Exercise → Those lines of the records that contain "Sulpice" are to be located and copied.

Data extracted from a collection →
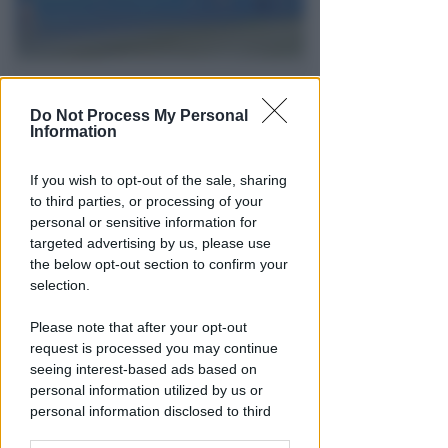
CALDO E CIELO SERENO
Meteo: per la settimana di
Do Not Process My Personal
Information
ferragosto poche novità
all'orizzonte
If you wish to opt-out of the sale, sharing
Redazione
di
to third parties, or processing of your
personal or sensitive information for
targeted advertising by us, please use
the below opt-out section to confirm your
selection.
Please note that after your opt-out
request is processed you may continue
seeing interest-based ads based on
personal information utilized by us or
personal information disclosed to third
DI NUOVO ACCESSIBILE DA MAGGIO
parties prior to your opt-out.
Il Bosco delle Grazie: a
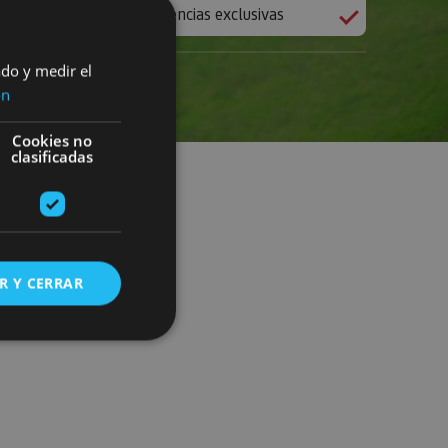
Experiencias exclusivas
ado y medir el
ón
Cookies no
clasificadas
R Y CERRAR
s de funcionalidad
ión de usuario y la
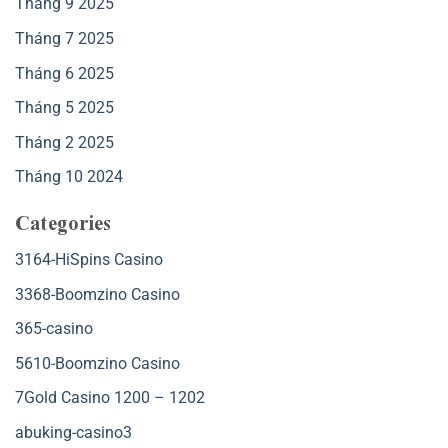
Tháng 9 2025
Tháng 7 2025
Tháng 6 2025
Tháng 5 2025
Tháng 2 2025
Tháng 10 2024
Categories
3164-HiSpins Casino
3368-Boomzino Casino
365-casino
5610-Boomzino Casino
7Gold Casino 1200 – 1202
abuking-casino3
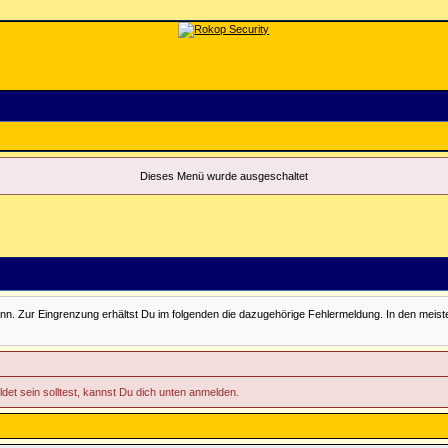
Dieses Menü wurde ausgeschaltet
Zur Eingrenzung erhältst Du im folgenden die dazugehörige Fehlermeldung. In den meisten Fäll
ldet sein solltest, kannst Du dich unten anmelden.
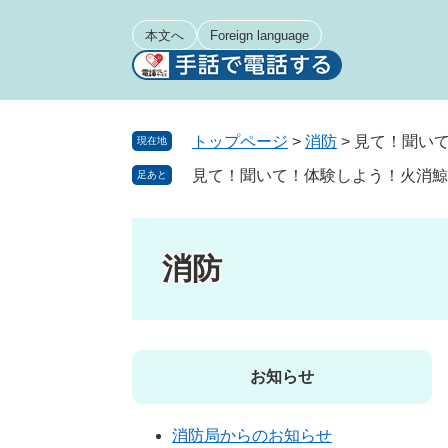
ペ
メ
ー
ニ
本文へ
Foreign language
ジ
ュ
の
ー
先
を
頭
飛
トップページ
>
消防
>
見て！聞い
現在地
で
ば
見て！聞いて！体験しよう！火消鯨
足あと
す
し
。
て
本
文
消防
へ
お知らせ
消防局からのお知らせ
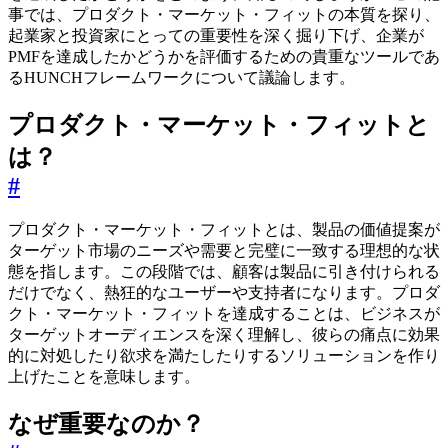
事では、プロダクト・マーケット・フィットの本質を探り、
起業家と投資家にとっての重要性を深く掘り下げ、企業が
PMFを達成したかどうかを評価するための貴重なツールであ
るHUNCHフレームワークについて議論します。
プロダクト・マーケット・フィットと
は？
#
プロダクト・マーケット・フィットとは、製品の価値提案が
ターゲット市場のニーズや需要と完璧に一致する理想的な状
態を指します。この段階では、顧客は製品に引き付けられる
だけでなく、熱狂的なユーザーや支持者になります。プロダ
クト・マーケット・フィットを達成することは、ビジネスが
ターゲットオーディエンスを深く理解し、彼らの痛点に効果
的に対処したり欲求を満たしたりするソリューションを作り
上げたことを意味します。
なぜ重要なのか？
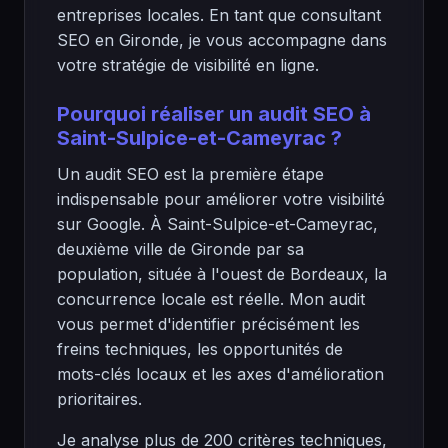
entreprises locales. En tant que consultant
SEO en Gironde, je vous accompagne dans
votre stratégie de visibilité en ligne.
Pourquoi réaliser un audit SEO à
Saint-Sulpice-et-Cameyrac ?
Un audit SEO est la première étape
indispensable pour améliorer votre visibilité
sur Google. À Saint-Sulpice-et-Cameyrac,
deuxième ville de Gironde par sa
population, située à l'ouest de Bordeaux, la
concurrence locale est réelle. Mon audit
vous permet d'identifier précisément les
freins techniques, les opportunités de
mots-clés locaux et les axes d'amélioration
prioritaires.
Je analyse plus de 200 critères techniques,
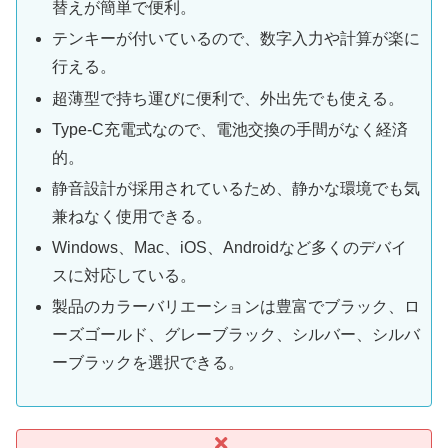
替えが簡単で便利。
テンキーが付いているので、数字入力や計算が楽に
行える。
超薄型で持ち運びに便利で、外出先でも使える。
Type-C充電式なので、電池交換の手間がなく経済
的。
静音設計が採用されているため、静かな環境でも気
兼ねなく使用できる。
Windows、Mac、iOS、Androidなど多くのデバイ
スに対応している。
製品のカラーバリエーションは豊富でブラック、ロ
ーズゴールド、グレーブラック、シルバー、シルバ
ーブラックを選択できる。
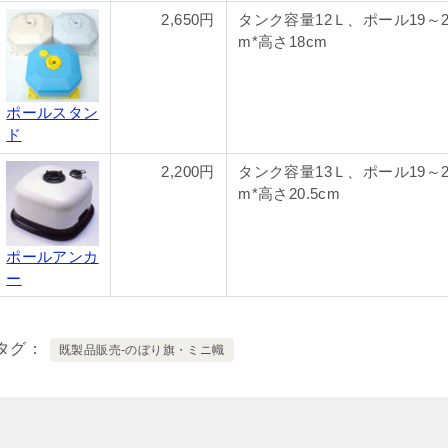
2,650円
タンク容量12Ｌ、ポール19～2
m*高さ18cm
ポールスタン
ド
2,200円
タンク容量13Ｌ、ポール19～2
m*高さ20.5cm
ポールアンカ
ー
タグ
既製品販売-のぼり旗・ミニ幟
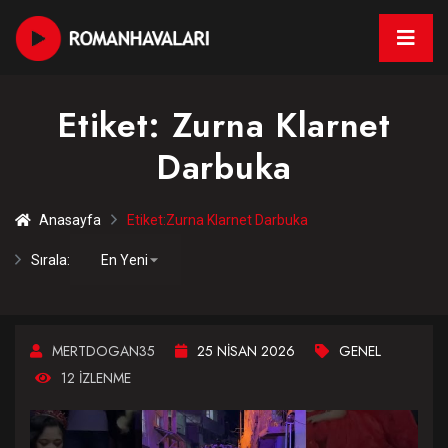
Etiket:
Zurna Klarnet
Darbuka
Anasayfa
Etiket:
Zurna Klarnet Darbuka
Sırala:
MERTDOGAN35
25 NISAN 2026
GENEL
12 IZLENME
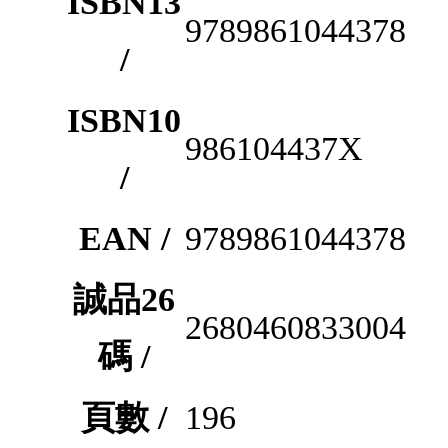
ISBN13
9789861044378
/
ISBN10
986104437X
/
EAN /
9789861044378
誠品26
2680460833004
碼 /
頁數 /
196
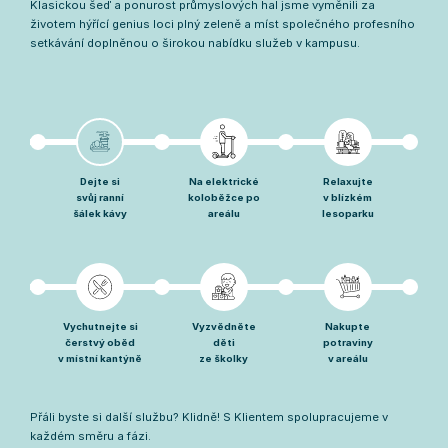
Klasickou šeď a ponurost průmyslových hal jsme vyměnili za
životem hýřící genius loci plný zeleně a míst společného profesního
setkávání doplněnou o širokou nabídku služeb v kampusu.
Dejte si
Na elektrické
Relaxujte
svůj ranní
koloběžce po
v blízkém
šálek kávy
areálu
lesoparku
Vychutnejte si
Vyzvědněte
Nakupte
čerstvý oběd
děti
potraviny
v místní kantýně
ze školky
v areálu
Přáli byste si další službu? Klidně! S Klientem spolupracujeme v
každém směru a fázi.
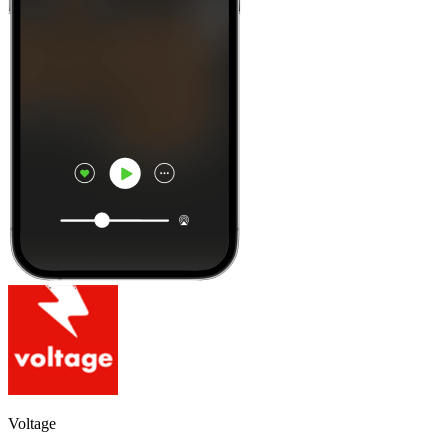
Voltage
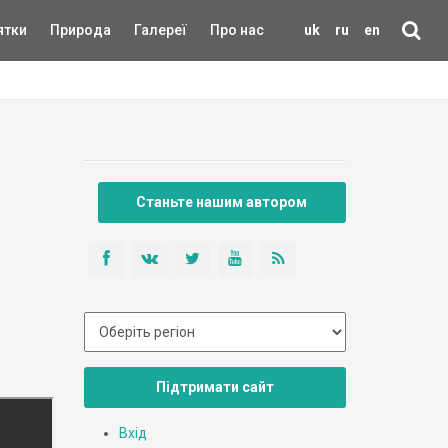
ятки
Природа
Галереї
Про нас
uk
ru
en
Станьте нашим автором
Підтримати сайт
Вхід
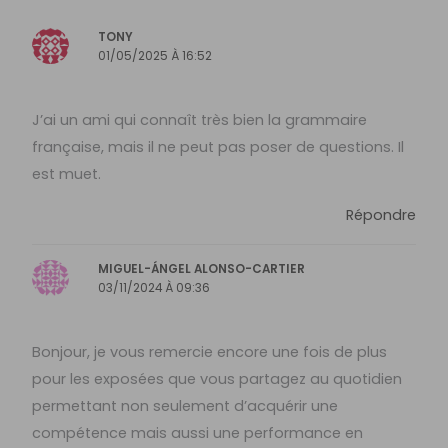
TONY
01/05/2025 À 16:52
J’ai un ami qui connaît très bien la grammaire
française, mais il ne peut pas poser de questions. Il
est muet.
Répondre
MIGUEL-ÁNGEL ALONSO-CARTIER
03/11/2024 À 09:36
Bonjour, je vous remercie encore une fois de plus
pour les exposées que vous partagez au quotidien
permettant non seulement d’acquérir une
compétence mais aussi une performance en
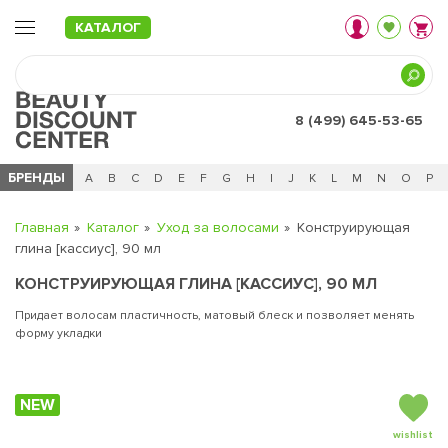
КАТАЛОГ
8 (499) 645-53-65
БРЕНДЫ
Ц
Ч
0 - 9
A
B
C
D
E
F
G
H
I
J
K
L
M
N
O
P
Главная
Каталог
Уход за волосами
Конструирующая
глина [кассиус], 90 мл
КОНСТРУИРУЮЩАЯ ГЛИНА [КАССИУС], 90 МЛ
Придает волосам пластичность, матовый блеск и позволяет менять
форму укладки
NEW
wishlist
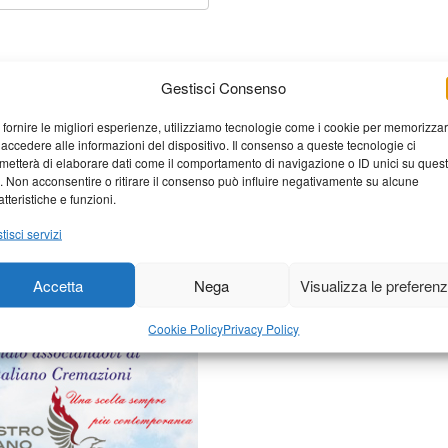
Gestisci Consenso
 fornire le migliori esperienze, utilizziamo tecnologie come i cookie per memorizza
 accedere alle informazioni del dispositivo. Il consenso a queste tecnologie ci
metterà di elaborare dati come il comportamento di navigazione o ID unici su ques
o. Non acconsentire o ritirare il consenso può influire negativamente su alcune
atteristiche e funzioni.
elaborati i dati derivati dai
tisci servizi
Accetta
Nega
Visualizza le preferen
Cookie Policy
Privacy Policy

Reply →
Saint-Sulpice-et-Cameyrac ?
sur Google. À Saint-Sulpice-et-Cameyrac,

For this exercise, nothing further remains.